Die Lombardei, die italienische Region, die am stärksten von Covid-19 betroffen ist, will einen von Wissenschaftern entwickelten Algorithmus anwenden, um die ins Stocken geratene Impfkampagne wieder in Gang zu bringen. Der Algorithmus soll entscheiden, welche Bürger bei der Impfung Vorrang haben sollen.

Ein Team der Mailänder Universität Bicocca hat den Algorithmus entwickelt, um die regionalen Ungleichheiten in der Impfpolitik zu beseitigen. Die Regionalregierung der Lombardei stimmte der Einsetzung zu. Das Gesundheitsministerium erwägt ebenfalls, das System für die Anwendung auf nationaler Ebene zu empfehlen.

"Wir glauben, dass wir Hunderte von Todesfällen hier in der Lombardei und Tausende in Italien verhindern können, wenn wir zuerst die wirklich gefährdeten Personen impfen", sagte Giovanni Corrao, Professor für medizinische Statistik der Universität Bicocca, der das Projekt leitete.

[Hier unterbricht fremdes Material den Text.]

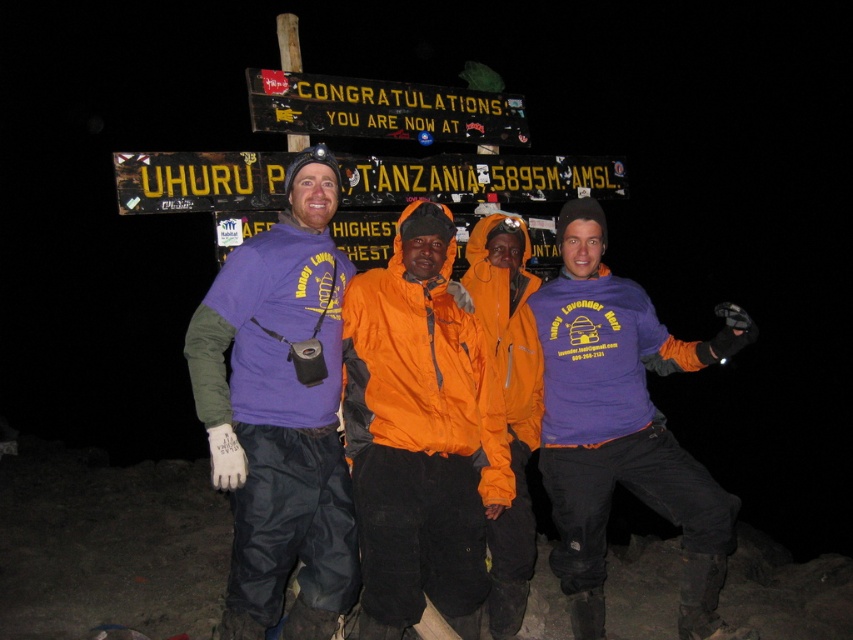 Is orange waterproof jacket at center smaller than purple fleece jacket at center?

Yes, orange waterproof jacket at center is smaller than purple fleece jacket at center.

Where is `orange waterproof jacket at center`? The width and height of the screenshot is (853, 640). orange waterproof jacket at center is located at coordinates (421, 433).

The width and height of the screenshot is (853, 640). What are the coordinates of `orange waterproof jacket at center` in the screenshot? It's located at (421, 433).

Between point (303, 362) and point (567, 564), which one is positioned behind?

The point (567, 564) is more distant.

Is point (293, 332) behind point (621, 481)?

No, (293, 332) is closer to viewer.

Between point (277, 429) and point (566, 394), which one is positioned behind?

Positioned behind is point (566, 394).

Identify the location of purple fabric shirt at center. (280, 412).

Measure the distance between point (305, 202) and camera.

Point (305, 202) is 3.41 meters from camera.

Is point (310, 148) behind point (438, 259)?

That is False.

Is point (260, 608) closer to camera compared to point (460, 422)?

Yes, it is.

Locate an element on the screen. Image resolution: width=853 pixels, height=640 pixels. purple fabric shirt at center is located at coordinates (280, 412). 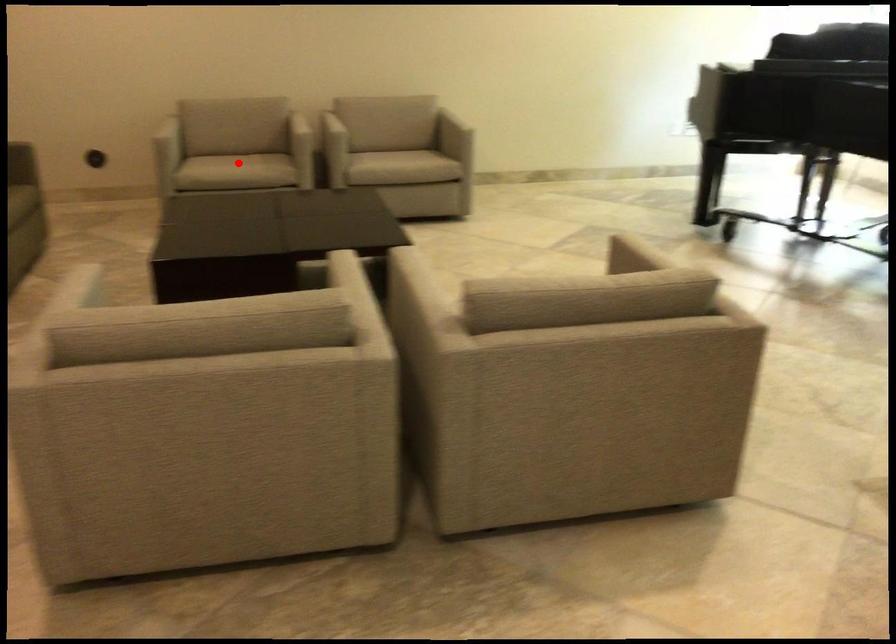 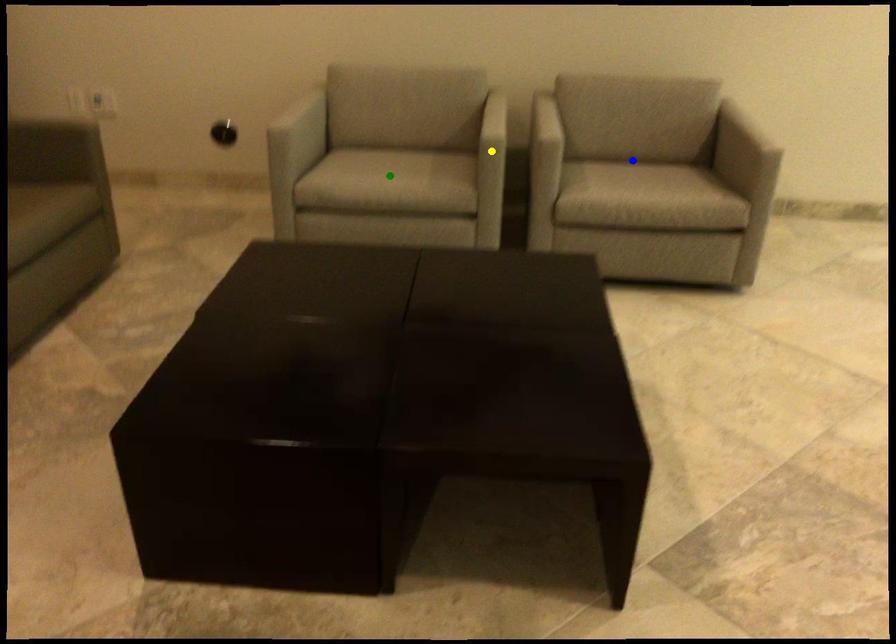 Question: I am providing you with two images of the same scene from different viewpoints. A red point is marked on the first image. You are given multiple points on the second image. In image 2, which mark is for the same physical point as the one in image 1?

Choices:
 (A) blue point
 (B) yellow point
 (C) green point

Answer: (C) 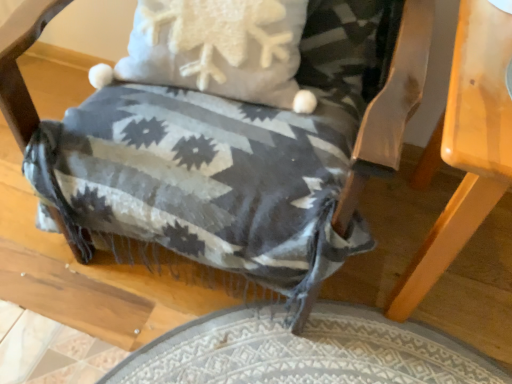 Question: Is light brown wooden table at lower right taller or shorter than woven fabric blanket at center?

Choices:
 (A) short
 (B) tall

Answer: (A)

Question: From the image's perspective, relative to woven fabric blanket at center, is light brown wooden table at lower right above or below?

Choices:
 (A) below
 (B) above

Answer: (A)

Question: From a real-world perspective, is light brown wooden table at lower right physically located above or below woven fabric blanket at center?

Choices:
 (A) below
 (B) above

Answer: (A)

Question: From a real-world perspective, is woven fabric blanket at center above or below light brown wooden table at lower right?

Choices:
 (A) below
 (B) above

Answer: (B)

Question: From the image's perspective, is woven fabric blanket at center positioned above or below light brown wooden table at lower right?

Choices:
 (A) above
 (B) below

Answer: (A)

Question: In terms of size, does woven fabric blanket at center appear bigger or smaller than light brown wooden table at lower right?

Choices:
 (A) big
 (B) small

Answer: (A)

Question: Is woven fabric blanket at center wider or thinner than light brown wooden table at lower right?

Die Lombardei, die größte Region Italiens, hat massive Probleme bei den Impfungen und ist deswegen ins Kreuzfeuer der Kritik geraten. Auf die Lombardei entfällt ein Sechstel der italienischen Bevölkerung, hier wurden zugleich fast ein Drittel der Covid-19-Todesfälle gemeldet.

Das Gesundheitsministerium in Rom drängt, dass ältere Menschen, Mitarbeiter des Gesundheitswesens, Sicherheitskräfte, Lehrer und Menschen mit chronischen Krankheiten zuerst geimpft werden. Im Rahmen des dezentralisierten italienischen Gesundheitssystems haben jedoch die 20 Regionalregierungen des Landes das letzte Wort bei der Reihenfolge der Impfungen. Einige Regionen haben auch den Appellen von Berufsgruppen wie Anwälten und Journalisten nachgegeben, die sich prioritär impfen lassen wollen. Indem der Algorithmus die Reihenfolge der Impfungen streng wissenschaftlich und technisch festlegt, könne politischer Druck für die Immunisierung bestimmter Berufsgruppen verhindert werden, so die Experten, die am System arbeiten.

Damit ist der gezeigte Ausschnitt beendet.